The coalescence-based modeling examined six scenarios: (A) direct chronological filiation between all samples, mixing cultivated and wild forms, (B) replacement of all ancient quinoas by modern quinoas, (C) filiation between modern quinoas and intermediate ancient quinoas, both replacing the oldest quinoas, (D) successive replacement of the three groups of quinoas: modern, intermediate, ancient, (E) same scenario as previously but differentiating between cultivated and wild forms, (F) same scenario as previously but with admixture between cultivated and wild forms. Numbers in bold refer to modern (#12) and ancient quinoa samples (#13–15,17–19) described in Table B in S1 Appendix. Vertical axis shows years BP with present at the top. Proportion of votes received from the random forest classification of the observed data is shown for each model. t and td are time parameters used in the approximate Bayesian computation analysis (see Table G in S1 Appendix).

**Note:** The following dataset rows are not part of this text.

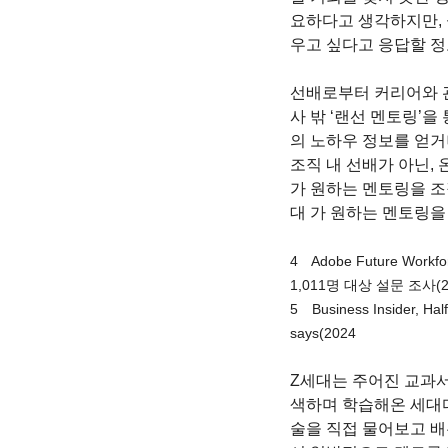
요하다고 생각하지만, 
우고 싶다고 응답할 정
선배로부터 커리어와 관련
사 밖 ‘랜선 멘토링’
의 노하우 정보를 얻거나
조직 내 선배가 아닌,
가 원하는 멘토링을 조
대 가 원하는 멘토링을
4　Adobe Future Workfor
1,011명 대상 설문 조사(20
5　Business Insider, Half
says(2024
Z세대는 주어진 교과서
색하며 학습해온 세대다
술을 직접 물어보고 배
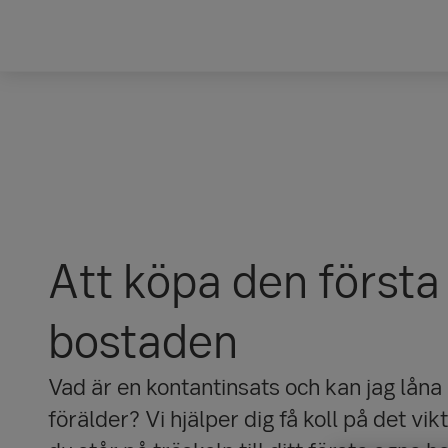
Att köpa den första
bostaden
Vad är en kontantinsats och kan jag lån
förälder? Vi hjälper dig få koll på det vik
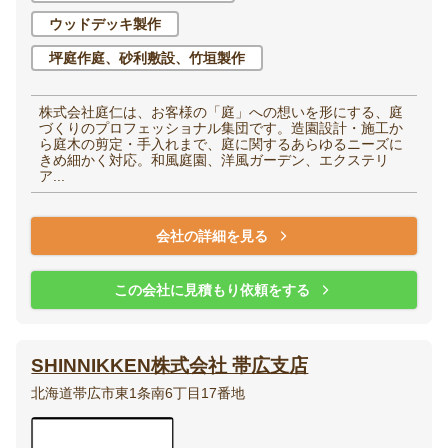
ウッドデッキ製作
坪庭作庭、砂利敷設、竹垣製作
株式会社庭仁は、お客様の「庭」への想いを形にする、庭
づくりのプロフェッショナル集団です。造園設計・施工か
ら庭木の剪定・手入れまで、庭に関するあらゆるニーズに
きめ細かく対応。和風庭園、洋風ガーデン、エクステリ
ア...
会社の詳細を見る
この会社に見積もり依頼をする
SHINNIKKEN株式会社 帯広支店
北海道帯広市東1条南6丁目17番地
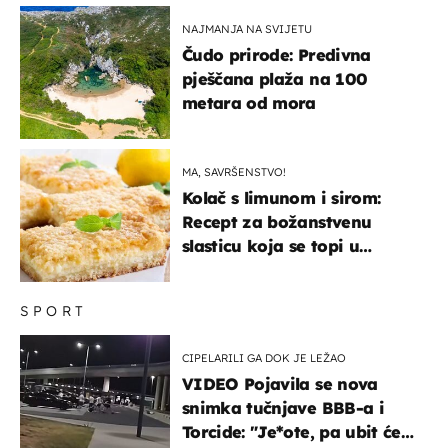
"bijelom zlatu"
NAJMANJA NA SVIJETU
Čudo prirode: Predivna
pješčana plaža na 100
metara od mora
MA, SAVRŠENSTVO!
Kolač s limunom i sirom:
Recept za božanstvenu
slasticu koja se topi u
ustima
SPORT
CIPELARILI GA DOK JE LEŽAO
VIDEO Pojavila se nova
snimka tučnjave BBB-a i
Torcide: "Je*ote, pa ubit će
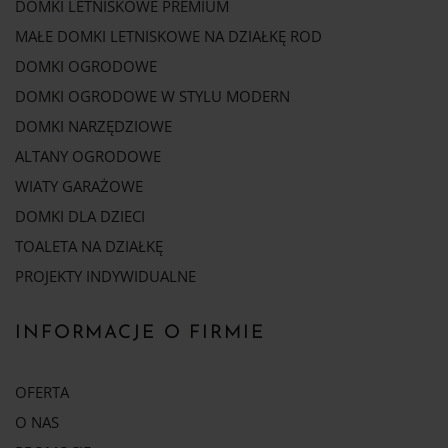
DOMKI LETNISKOWE PREMIUM
MAŁE DOMKI LETNISKOWE NA DZIAŁKĘ ROD
DOMKI OGRODOWE
DOMKI OGRODOWE W STYLU MODERN
DOMKI NARZĘDZIOWE
ALTANY OGRODOWE
WIATY GARAŻOWE
DOMKI DLA DZIECI
TOALETA NA DZIAŁKĘ
PROJEKTY INDYWIDUALNE
INFORMACJE O FIRMIE
OFERTA
O NAS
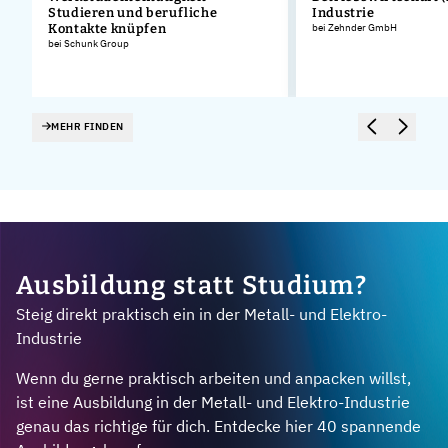
Studieren und berufliche
Industrie
Kontakte knüpfen
bei Zehnder GmbH
bei Schunk Group
MEHR FINDEN
Ausbildung statt Studium?
Steig direkt praktisch ein in der Metall- und Elektro-
Industrie
Wenn du gerne praktisch arbeiten und anpacken willst,
ist eine Ausbildung in der Metall- und Elektro-Industrie
genau das richtige für dich. Entdecke hier 40 spannende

The coalescence analysis clearly identifies as the model with the best fit (votes = 0.92, posterior probability = 0.99) the demographic scenario in which three genetic clusters belong to three separate cultivated gene pools, with gene flow from a wild compartment producing dark seeds (Fig 2F). We estimated effective population sizes for the 3 quinoa samples around few 100 individuals and around 30 individuals for the wild gene pool (Table G in S1 Appendix). Admixture proportions from the wild pool of dark seeds was high but lower than 0.5 (point estimates and 95% highest posterior density intervals are reported in Table G in S1 Appendix). Posterior probability distributions for other parameters of the model (e.g. ancestral population effective size, time of divergence) were indistinguishable from priors (Table G in S1 Appendix).

Discussion

Using a coalescent-based approach, this study provides the first evidence of a significant change in the demographic history of quinoa in the Andes over 18 centuries. The analysis of modern and ancient samples from Antofagasta reveals that genetic differentiation among samples from different times cannot be explained by genetic drift. Instead, the most likely scenario in this locality is the replacement of preexisting quinoa gene pools with new exogenous gene pool. This process occurred at least twice in the last 18 centuries: first, between 1364 and 796 cal BP, well before the Inka and Spanish conquests—respectively initiated 568 and 483 years ago in Northwest Argentina [31]—, and then between 690 cal BP and today, an interval of time covering the Inka, Colonial and Republican periods. The general assumption of successive genetic bottlenecks for the Andean quinoa—related to the initial events of hybridization and domestication, and then to the Spanish Conquest [32]—thus does not seem to apply at a local scale. This should be tracked back now over a larger geographic area, particularly the Central Andes where less extreme climatic conditions and a distinct socio-historical context might have led to other patterns of genetic change in quinoa. In the dry Andes, these two events of gene pool replacement appeared associated with quite different socio-environmental dynamics, namely: a phase of agricultural intensification initiated 1100 years ago followed by an opposite phase of farming marginalization in the Colonial and Republican periods.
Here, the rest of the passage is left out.